DIRECTIONS:
Only one portion of the data is to be written out: from the line bearing "From left to" through the line bearing "the long-term quality of place.". Write it exactly as it appears.

(Dataset items)
■ ■ ■

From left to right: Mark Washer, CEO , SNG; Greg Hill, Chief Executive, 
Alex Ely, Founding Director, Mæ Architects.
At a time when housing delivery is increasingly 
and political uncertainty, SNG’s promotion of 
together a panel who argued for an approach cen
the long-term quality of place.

■ ■ ■

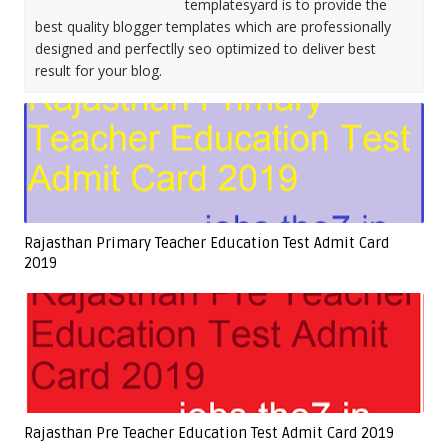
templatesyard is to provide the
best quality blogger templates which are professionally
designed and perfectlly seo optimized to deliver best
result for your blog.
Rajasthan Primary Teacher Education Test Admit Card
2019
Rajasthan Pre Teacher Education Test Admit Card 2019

■ ■ ■

SOLUTION FOR THIS EXERCISE:
From left to right: Mark Washer, CEO , SNG; Greg Hill, Chief Executive, 
Alex Ely, Founding Director, Mæ Architects.
At a time when housing delivery is increasingly 
and political uncertainty, SNG’s promotion of 
together a panel who argued for an approach cen
the long-term quality of place.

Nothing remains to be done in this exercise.